Little Miss Muffet

Little Miss Muffet, sat on a tuffet,
Eating her curds and whey;
Along came a spider, who sat down beside her
And frightened Miss Muffet away.

This rhyme was probably written by Thomas Muffet, a doctor and an entomologist who lived during the late sixteenth century. Thomas Muffet fancied himself to be quite a poet, and even composed a poem on silkworms! Little Miss Muffet is supposed to be his daughter, Patience.

Some scholars suggest that the rhyme could have been associated with the Cushion Dance. This was a dance popular in England during the 16th century.
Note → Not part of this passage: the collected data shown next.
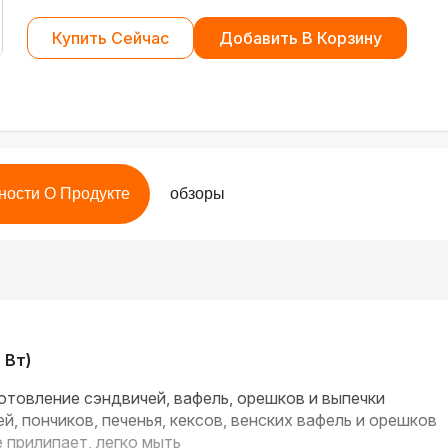
Купить Сейчас
Добавить В Корзину
ности О Продукте
обзоры
 Вт)
товление сэндвичей, вафель, орешков и выпечки
, пончиков, печенья, кексов, венских вафель и орешков
 прилипает, легко мыть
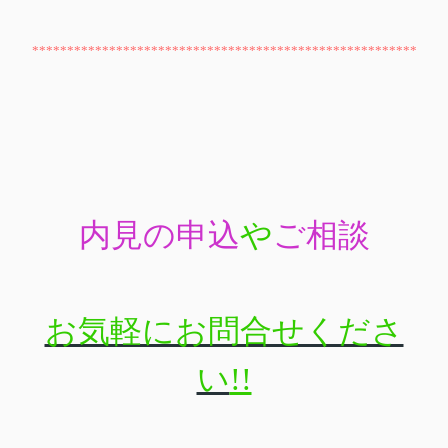
*******************************************************
内見の申込
や
ご相談
お気軽にお問合せくださ
い
!!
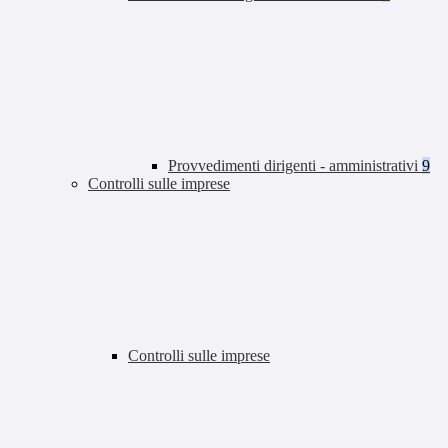
Provvedimenti dirigenti - amministrativi
9
Controlli sulle imprese
Controlli sulle imprese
The dance was associated with mating and marriage rituals and the May Day festival. The dance would begin with a single person, man or woman, dancing round the room with a cushion (the tuffet). When the music stopped, the dancer, if he were a man, would lay the cushion before a woman (and if a woman, then before a man), and invite the second person to join in. The second person would kneel on the cushion and the first dancer would kiss her (or him) and then both would continue the dance. When the music stopped again, it would be the turn of the second dancer to invite a third person to join in. And so the dance would carry on.

Another theory is that the rhyme refers to Mary, Queen of Scots, who was supposed to have been frightened by John Knox, a Scottish clergyman and religious reformer. But this seems unlikely.

The rhyme does not seem to have been printed before 1805.